Yo cebaba despacito el último mate, miraba los palitos flotando entre las burbujas de agua, y Don Tito me dijo:
-Vos decidís, Negro. El que se va a morfar las ñapis sos vos. Pero yo en tu lugar no agarraría. Es demasiada pelea. No me lo tomés a mal, pero ya andás por los cuarenta. El pibe está invicto y tiene quince nocau. Está bien, ya sé que muchos eran paquetes que le pusieron enfrente, pero ojo al parche que no es ningún invento.
-Vea, Don Tito -dije yo sin sacar la vista del chorrito de agua que caía-, yo soy un profesional. Si hay plata, hay pelea.
-Ya sé que andás precisando la bolsa -dijo él-, pero pensalo. No hay tampoco tanta guita. Ahora que sos retador, vas a garpar el gasto del gimnasio y te van a quedar cuatro sopes.
Pegué una chupeteada larga que ya no tenía gusto a nada.
-Este mate se lavó -dije yo-, ¿le cambiamos la yerba?
-Por mí no, ya me voy -dijo él-. Por favor, atendeme lo que te estoy diciendo.
-Ya lo oí, Don Tito -dije yo-, y le dije que hay pelea.
El Viejo se paró, agarró la gorra y dijo medio entre dientes:
-Por qué carajo querés joderte la vida.
No sé de adónde, pero de golpe, me agarré una bronca terrible. Me paré de un salto sin soltar el mate y apuntandoló con la bombilla me le puse a gritar. Y creo que a medida que se lo decía, recién iba viendo clarito por qué tenía que pelear:
-Usted sabe cuándo me jodí yo la vida -le dije-. Cuando perdí el título. Cuando largué el gimnasio. Cuando se fue la Yoli con los chicos. Ahí me jodí la vida. ¿Sabe qué, Don Tito? Yo necesito la guita, es cierto, pero me cago en la guita. Lo que yo necesito es volver. Yo fui alguien. Gracias a usted, yo fui alguien. Nosotros llegamos a pelear en el Mádison, Don Tito. Nosotros ganamos en el Mádison. Y ahora ¿quién mierda soy? Un perejil. Eso soy: un perejil de cuarta. Usted sabe bien lo que fue mi vida. Tirar y esquivar trompadas. Desde los catorce años no hice más que tirar y esquivar trompadas. Levantarme a las cinco de la mañana y déle tirar y esquivar trompadas. No hice más nada. Y ahora, después de dos años de infierno, me aparece esta pelea ¿y usted quiere que no la agarre? Es mi oportunidad, Don Tito. Volver a entrenar, subir al ring, cachar esos mangos, pagar las deudas, buscar a la Yoli. ¿Qué más? Ser alguien, ¿me entiende? Dejesé de joder, Don Tito. Entrenemé y se acabó.
Don Tito me miraba serio y le daba vueltas a la gorra entre las manos.
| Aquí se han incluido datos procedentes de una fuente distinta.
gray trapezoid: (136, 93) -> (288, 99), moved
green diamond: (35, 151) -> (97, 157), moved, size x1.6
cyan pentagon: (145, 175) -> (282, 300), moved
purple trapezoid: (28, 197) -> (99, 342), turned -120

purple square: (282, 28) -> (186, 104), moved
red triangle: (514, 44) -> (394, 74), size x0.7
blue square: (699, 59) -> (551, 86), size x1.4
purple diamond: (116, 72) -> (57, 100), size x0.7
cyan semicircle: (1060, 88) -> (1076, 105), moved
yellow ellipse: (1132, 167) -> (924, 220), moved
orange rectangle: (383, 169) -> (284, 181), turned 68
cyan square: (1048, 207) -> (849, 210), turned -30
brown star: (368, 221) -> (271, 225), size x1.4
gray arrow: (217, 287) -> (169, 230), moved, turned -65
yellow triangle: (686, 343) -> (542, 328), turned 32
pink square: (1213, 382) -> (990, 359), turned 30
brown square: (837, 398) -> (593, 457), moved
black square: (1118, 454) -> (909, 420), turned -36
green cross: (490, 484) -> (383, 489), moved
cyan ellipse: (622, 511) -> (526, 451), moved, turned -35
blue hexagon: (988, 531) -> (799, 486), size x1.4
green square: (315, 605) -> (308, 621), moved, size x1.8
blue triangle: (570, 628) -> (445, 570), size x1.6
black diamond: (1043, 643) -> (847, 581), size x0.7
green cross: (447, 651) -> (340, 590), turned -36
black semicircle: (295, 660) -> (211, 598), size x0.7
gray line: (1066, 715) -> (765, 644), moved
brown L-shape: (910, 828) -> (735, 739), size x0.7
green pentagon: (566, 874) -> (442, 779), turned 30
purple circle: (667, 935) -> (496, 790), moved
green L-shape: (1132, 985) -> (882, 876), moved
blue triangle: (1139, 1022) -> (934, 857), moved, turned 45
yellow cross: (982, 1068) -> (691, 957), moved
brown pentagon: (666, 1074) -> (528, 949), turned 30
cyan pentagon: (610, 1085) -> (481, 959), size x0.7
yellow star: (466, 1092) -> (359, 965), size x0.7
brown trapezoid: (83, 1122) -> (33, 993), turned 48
-Yo te entiendo, Negrito -me dijo-, pero te tengo que ser franco. En tu lugar, yo no agarraría.
Se frenó un momento y mientras se enrollaba la bufanda en el cuello me dijo:
-Te van a cagar a palos. Pero si no hay remedio ya sabés en dónde verme.
-En el Boxing, mañana a las siete -le dije.
Don Tito se puso la gorra y caminó hasta la puerta.
-Don Tito -le dije.
Se paró en seco y me miró sin decirme nada. Le guiñé un ojo.
-Y no ando por los cuarenta -le dije-. Recién voy a cumplir treinta y nueve.

Y de ese recuerdo me despertó a medias un directo que me reventó la nariz y enseguida un cros de derecha en plena oreja. Empecé a sentir un griterío de locos, una ovación infernal que iba creciendo y creciendo. Y ya no fiché más nada que un montón de foquitos brillando en el techo, igual que esas luces en el Mádison, todas prendidas.
Y a un costadito, en el rinsai, hasta me pareció ver a la Yoli que aplaudía y lloraba.

Ésta es, además (y si no conté mal), mi firma centésima en este querido espacio. Entonces valga la contribución al redondeo de algún ciclo, fríamente numérico y previo a toda lluvia.